What You'll Build
Generate short, synchronized audio + video clips locally with LTX-2.3 — Lightricks' 22B-parameter DiT audio-video foundation model — on a 16 GB RTX 4060 Ti. Per the Lightricks/LTX-2.3 model card, "LTX-2.3 is a DiT-based audio-video foundation model designed to generate synchronized video and audio within a single model." The canonical ComfyUI install wants a "CUDA-compatible GPU with 32GB+ VRAM" (ComfyUI-LTXVideo README) — and even the README's own low-VRAM loaders only promise that "generation fits in 32 GB VRAM". The 4060 Ti's 16 GB is half that floor, so this recipe runs the distilled GGUF transformer at a 16 GB-fitting quant and streams the quantized Gemma 3 12B encoder from system RAM rather than holding it on the GPU.
Hardware data: RTX 4060 Ti 16GB (Ada sm_89) · distilled Q4_K_S/Q3_K_S GGUF + RAM-streamed quantized Gemma · works verdict · See benchmark data
⚠️ 16 GB cannot hold the Gemma encoder on-GPU — this is the binding constraint, not the transformer.
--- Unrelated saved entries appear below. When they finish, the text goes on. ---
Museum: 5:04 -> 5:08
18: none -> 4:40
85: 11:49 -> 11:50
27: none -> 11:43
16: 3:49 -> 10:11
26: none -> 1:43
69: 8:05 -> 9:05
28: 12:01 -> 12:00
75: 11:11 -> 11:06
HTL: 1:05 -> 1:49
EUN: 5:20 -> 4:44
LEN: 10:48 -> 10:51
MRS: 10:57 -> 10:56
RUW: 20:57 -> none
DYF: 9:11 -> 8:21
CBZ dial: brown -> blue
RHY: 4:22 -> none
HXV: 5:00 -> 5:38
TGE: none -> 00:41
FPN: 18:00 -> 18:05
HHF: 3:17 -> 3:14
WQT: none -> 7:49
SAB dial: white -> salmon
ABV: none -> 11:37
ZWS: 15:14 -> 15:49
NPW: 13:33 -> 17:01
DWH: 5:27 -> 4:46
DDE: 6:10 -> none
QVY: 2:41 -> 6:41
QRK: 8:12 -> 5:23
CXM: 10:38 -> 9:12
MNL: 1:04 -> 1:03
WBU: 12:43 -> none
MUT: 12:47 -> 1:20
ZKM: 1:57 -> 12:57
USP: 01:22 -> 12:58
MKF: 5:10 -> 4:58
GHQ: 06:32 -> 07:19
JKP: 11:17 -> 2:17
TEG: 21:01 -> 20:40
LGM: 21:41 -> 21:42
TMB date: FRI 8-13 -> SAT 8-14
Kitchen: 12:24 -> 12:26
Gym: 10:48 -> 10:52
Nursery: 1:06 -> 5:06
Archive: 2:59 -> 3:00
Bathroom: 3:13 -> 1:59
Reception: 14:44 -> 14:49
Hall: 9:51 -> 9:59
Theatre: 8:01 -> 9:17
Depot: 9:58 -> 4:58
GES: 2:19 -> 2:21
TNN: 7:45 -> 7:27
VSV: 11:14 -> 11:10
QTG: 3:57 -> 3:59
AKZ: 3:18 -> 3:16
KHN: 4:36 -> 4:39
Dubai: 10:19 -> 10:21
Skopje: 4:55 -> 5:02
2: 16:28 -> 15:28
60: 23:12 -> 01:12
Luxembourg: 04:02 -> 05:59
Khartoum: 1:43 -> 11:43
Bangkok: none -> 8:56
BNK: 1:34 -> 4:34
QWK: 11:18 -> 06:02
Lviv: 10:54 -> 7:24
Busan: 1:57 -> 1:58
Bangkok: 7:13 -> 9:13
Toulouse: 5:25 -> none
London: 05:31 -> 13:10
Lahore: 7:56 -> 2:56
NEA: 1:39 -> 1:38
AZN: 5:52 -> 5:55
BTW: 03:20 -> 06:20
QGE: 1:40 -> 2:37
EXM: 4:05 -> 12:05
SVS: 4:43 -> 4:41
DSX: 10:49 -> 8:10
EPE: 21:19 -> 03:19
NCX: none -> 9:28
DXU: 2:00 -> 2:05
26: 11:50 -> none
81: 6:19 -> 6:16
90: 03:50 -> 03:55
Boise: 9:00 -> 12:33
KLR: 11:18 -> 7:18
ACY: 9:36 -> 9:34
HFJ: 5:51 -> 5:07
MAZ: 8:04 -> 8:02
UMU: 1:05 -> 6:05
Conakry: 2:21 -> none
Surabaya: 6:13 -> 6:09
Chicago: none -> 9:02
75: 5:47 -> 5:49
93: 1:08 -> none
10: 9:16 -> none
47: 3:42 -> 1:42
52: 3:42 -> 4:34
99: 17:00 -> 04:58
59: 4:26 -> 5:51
The unquantized Gemma 3 12B text encoder "needs ~24-27GB VRAM to operate" and makes LTX-2 "unusable on consumer GPUs with 16GB VRAM (RTX 5080, RTX 4080, etc.), even with FP8 models and all optimizations applied" — it OOMs at "Peak Usage: 29068 MiB" per ComfyUI-LTXVideo Issue #303, which was filed on a 16 GB RTX 5080 (same VRAM tier as the 4060 Ti). The working answer on 16 GB is to stream weights from RAM with
--novram: a 16 GB-card owner reports "the inference part works incredibly fast and it only costs my gpu 3 GB VRAM to make a 720p video" (Issue #303 comment, community reporter on an RTX 5080 16GB).
Variant pin. This recipe targets LTX-2.3 (22B, canonical repo Lightricks/LTX-2.3). It is NOT for the older LTX-2 19B line (repo Lightricks/LTX-2) and NOT for the LTX-Video 0.9.x 2B/13B family (repo Lightricks/LTX-Video). Several Issue #303 reports cited below were filed against the LTX-2 19B FP8 path; they are cited only for the shared Gemma 3 12B encoder failure mode, which is identical across both lines because they use the same 12B encoder.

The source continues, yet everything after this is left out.